Sampai disini. Sampai kami bertemu kucing hitam yang mengerikan itu. Aku melihat kucing itu, namun Misaki belum melihatnya.

"Misaki, sepertinya aku harus pulang...". Jika kukatakan ini, mungkin Misaki takkan melihat kucing itu dan bertemu dengan maut seperti apa yang kulihat tadi.

"Ya sudah, pulang sana—Whooa, apa itu yang dibelakangmu, monyet?!"

Aku menoleh.

Sial, kucing itu kembali menatap Misaki seperti itu. Kutebak, kucing ini akan berlari setelah dibentak oleh Misaki. Satu... Dua...

"Apa, kucing? Melihatku dengan tatapan seperti itu... Kembali kau, kucing jelek!"

Benar, kan?

Aku hanya melihat Misaki mengikuti jejak kucing itu. Tepat dugaanku, Misaki terus berlari hingga perempatan jalan raya.

Aku mengejar Misaki dan menarik tangannya. Tiba-tiba bayangan berdarah itu lewat di mataku.

"Misa—Yata. Kalau kau ingin balas dendam dengan kucing itu... bagaimana kalau kita mengambil jalan memutar, menuju jembatan penyeberangan? Semoga saja kucing itu belum jauh..."

Awalnya Misaki hanya menatapku dengan tatapan ingin membunuh. Tapi mendengar panggilan Yata meluncur dari mulutku yang rasanya ingin dipotong-potong olehnya—baru sekali ini aku memanggilnya Yata—ia hanya bisa mengangkat bahu sebagai simbol persetujuan.

Kami terus berjalan hingga depan ruko yang sedang dibangun. Tiba-tiba aku mendengar orang-orang di sekitar kami berteriak.

"ANAK MUDA, AWAS!"

Yata yang juga mendengar suara seorang bapak tua itu ikut mendongak setelah aku melihat kira-kira apa yang terjadi di atas sana.

Para pekerja ruko itu panik melihat tali dari crane(1) yang mengangkut banyak bilah besi tajam terus bergoyang bahkan hampir putus. Padahal besi itu sangat berguna untuk membangun kerangka bangunan bagian atas.

Aku pun hanya bisa berdiri terpaku. Lari, tapi tak tahu akan ke arah mana, diam... aku akan diikat untuk menjadi santapan dewa Kematian...

Tali crane itu putus dan jatuh bersama bilah besi yang diangkut.

Aku sudah ingin berlari tak berarah dengan keringat dingin yang terus bercucuran. Tiba-tiba punggungku ditarik oleh seseorang dan orang itu berdiri tepat di depanku, bersiap menyambut maut yang ditorehkan besi-besi tajam itu.

Kumohon, aku tak mau terjadi pertumpahan darah lagi.

Terlambat. Kematian itu telah bermain di depan mataku.

.

Kulihat lelaki itu jatuh.
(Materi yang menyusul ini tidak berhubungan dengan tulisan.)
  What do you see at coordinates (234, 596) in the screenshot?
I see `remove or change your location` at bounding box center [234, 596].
Dengan salah satu bilah besi yang mencabik badannya sedemikian rupa.

Aku hanya terpaku dan peluhku yang dingin terus bercucuran menatapnya. Dengan ekpresi yang sama seperti sehari setelah ini. Dan jam yang sama.
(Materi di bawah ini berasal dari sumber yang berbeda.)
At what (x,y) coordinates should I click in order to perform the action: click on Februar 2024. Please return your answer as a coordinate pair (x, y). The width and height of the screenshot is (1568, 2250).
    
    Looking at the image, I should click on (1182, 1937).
Kudengar teriakannya yang bercampur dengan teriakan para pejalan kaki yang turut menjadi saksi mata.

Bilah-bilah lainnya jatuh menimpanya, seakan ingin menambah rasa sakit yang telah ditularkan oleh bilah besi yang hampir membagi tubuhnya menjadi dua.

Kaus putihnya menjadi merah, ikat kepala cokelatnya terlepas, skateboard-nya hilang entah kemana.
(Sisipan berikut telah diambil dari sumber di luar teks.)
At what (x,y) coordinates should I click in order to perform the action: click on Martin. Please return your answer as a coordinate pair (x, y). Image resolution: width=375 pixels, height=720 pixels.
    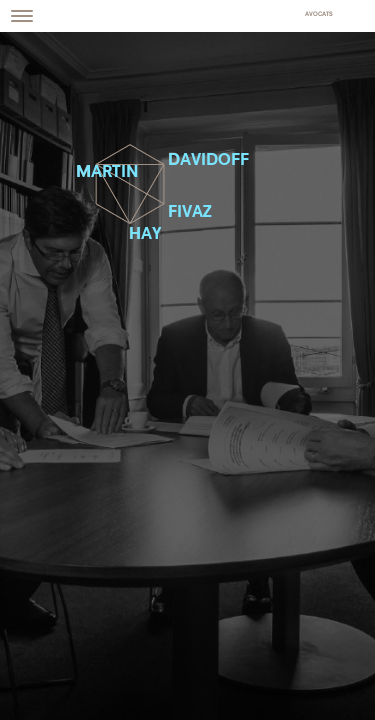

Kudengar raungan perihmu dan kudapati kau mengulurkan tangan, seolah ingin aku menangkap dan menarik tangan itu agar kau keluar dari zona menyakitkan itu.

Aku berlari agar aku dapat meraih tanganmu yang terkena darah dari dadamu.

Namun sesuatu serasa menahanku.

Kulihat siluet api itu lagi. Api itu kembali berubah menjadi sosok berambut merah yang sama dengan yang kulihat di mimpiku.

"Kau mau kemana, hm? Tak ada gunanya, sudah kubilang ini bukan candaan. Bukan juga mimpi...", bisiknya mistis.

Aku tak peduli. Mau mimpi, gag, atau apapun, akan kuselamatkan Misaki!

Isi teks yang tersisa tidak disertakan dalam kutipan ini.